Evaluation
A summary of the different evaluation techniques
Evaluation
Evaluation is the process of assessing the performance of a model. It’s a crucial step in the development of a model, as it allows us to understand how well the model is performing and to identify areas for improvement, starting with the model’s data. It guarantees model reliability through the iterative process of training and evaluation.
They help you understand whether the model is good enough to be used in production and help you debug the model later when things go wrong.
Since they are important, they should be created early in the development process, and expanded as the model evolves.
Evaluation can involve different techniques and workflows.
Examples: How to evaluate a code-generation model (SQL, Python, etc.)?
Run the generated code in a sandbox (execution evaluation) and compare the output with the expected output.
Evaluations are hard because they require you to understand deeply the user-stories and the different user inputs.
In production, customers may reject an LLM’s answers, and it’s not easy to deduce the reason for their rejection. Evaluations must account for the fact that clients may ask questions differently from those conducting the evaluations and it’s crucial to identify many use cases, trying to replicate the questions asked by customers
However, building evaluations will teach a lot about the ai application!
Generally speaking, evaluation consists of different techniques; we can divide them into three categories:
Unit Tests
Unit tests are the first step in an evaluation process.

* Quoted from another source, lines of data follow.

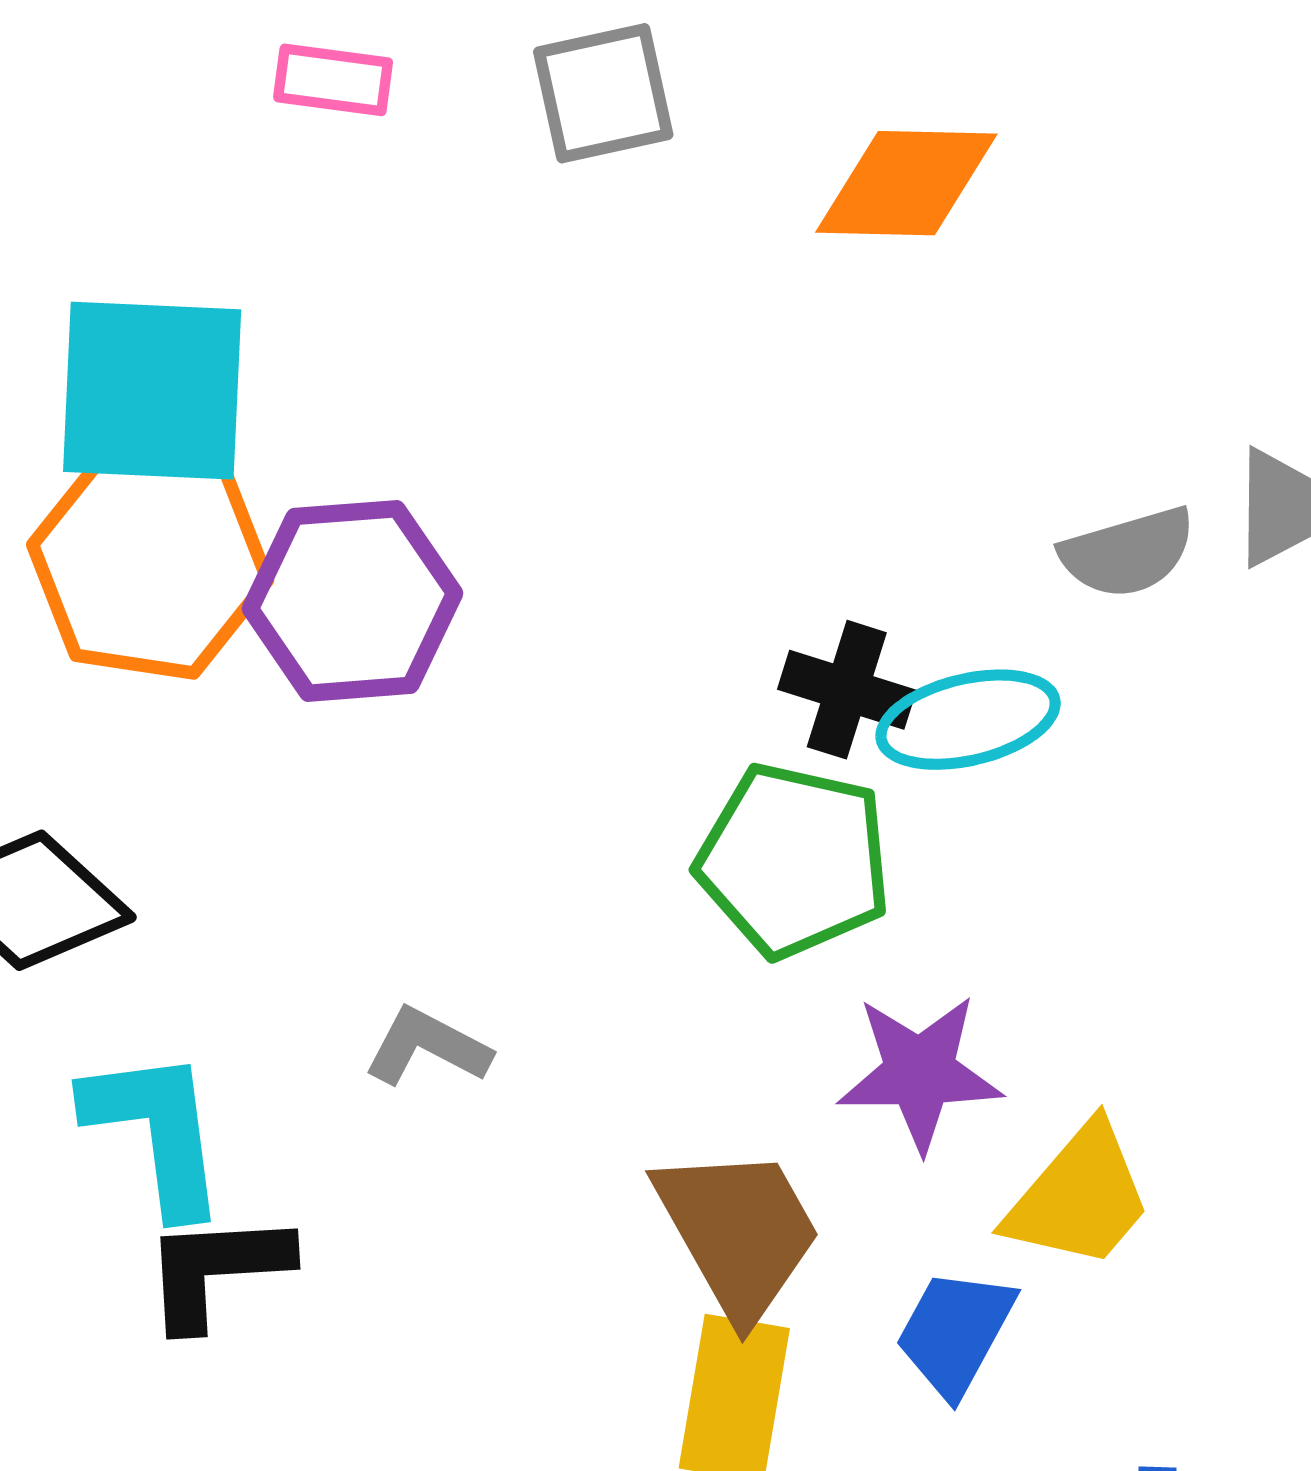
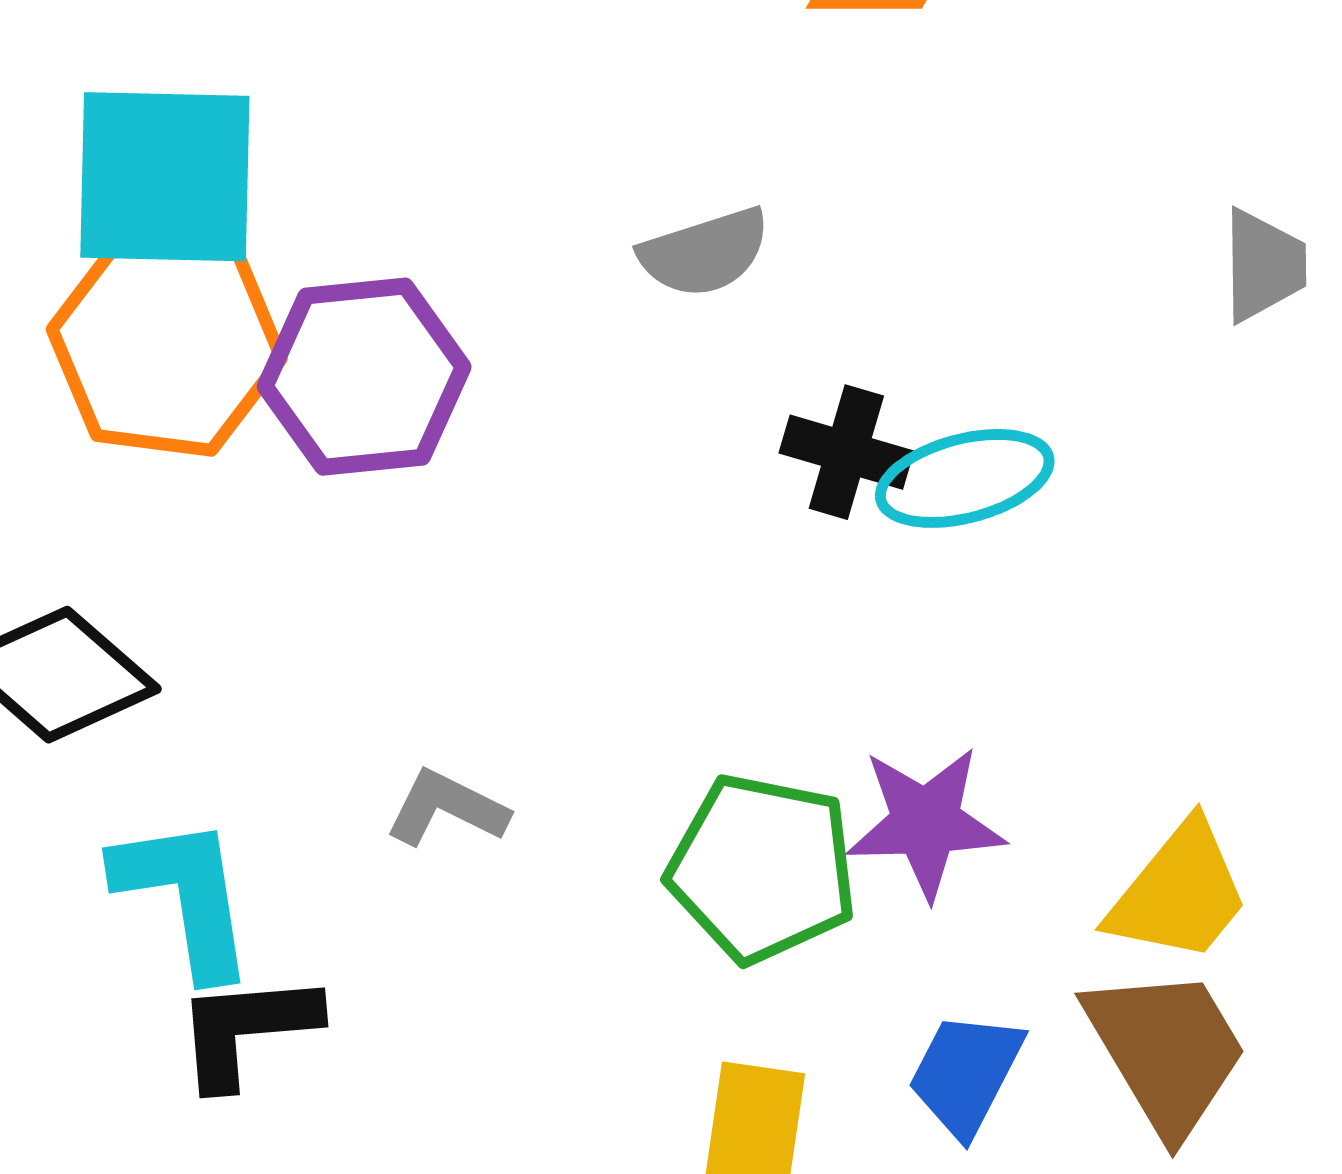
gray semicircle: (1128, 553) -> (705, 253), moved
green pentagon: (794, 860) -> (762, 868), moved
yellow trapezoid: (1079, 1197) -> (1179, 893), moved
brown trapezoid: (738, 1232) -> (1166, 1051), moved

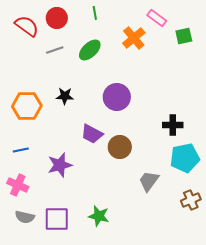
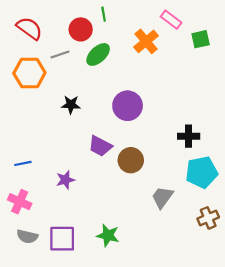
red circle: (57, 18) -> (81, 29), moved
orange hexagon: (27, 106) -> (29, 73), moved
purple star: (60, 165) -> (65, 180), size x0.7

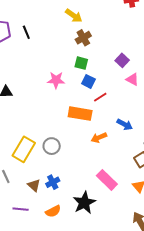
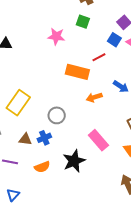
blue square: (88, 81) -> (114, 40), moved
gray circle: (52, 146) -> (57, 115), moved
brown triangle: (34, 185) -> (25, 139), turned -40

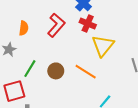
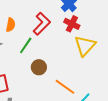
green line: (30, 69) -> (26, 45), moved
orange line: (86, 72) -> (65, 87), moved

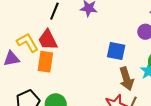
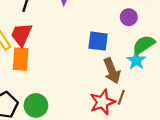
red trapezoid: (48, 40) -> (21, 35), turned 55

They should be used to quickly identify dumb failure modes—things that go predictably wrong—and test them programmatically. They can be used every time the prompt is changed or data is added or modified.
LLM as a Judge
LLM as a judge is a type of test performed by an LLM to evaluate the performance of another LLM. The judge LLM receives a prompt and a response and should be able to judge whether the response is correct. It’s a scalable way to evaluate the model’s performance and is popular in the industry.
It’s essential to measure the judge LLM’s correlation with human judgment.
Human Evaluation
It involves having the model’s output directly examined by a person or a team who evaluate its quality.
The human judge is the most reliable way to evaluate the model’s performance, and sometimes it’s the only way to assess the model’s performance.
It’s expensive, time-consuming, and poorly scalable. It can be affected by the human judge’s bias.
The Evaluation workflow
flowchart LR
subgraph Evaluation Cycle
I["LLM innovations"]
U["Unit tests"]
L["Logging traces"]
E["Eval & curation (automate)"]
P["Prompt engineering"]
F["Fine-tune w/ curated data"]
M["Improve model"]
end
I --> U
I --> L
U --> E
L --> E
E --> P
E --> F
P --> M
F --> M
M --> I
UF[/"User feedback / A-B tests"/]
R[/"Reward model / Auto-eval"/]
E -.-> UF
E <-.-> R
classDef emphasized fill:#e9f7ef,stroke:#2ecc71,stroke-width:2px,color:#0b6623;
class I,U,L,E,P,F,M emphasized;
Notes:
- Unit tests and traces surface regressions and dumb failures early.
- Eval & curation drive both prompting and fine-tuning.
- Model improvements loop back to kick off the next iteration; feedback and reward models extend automation.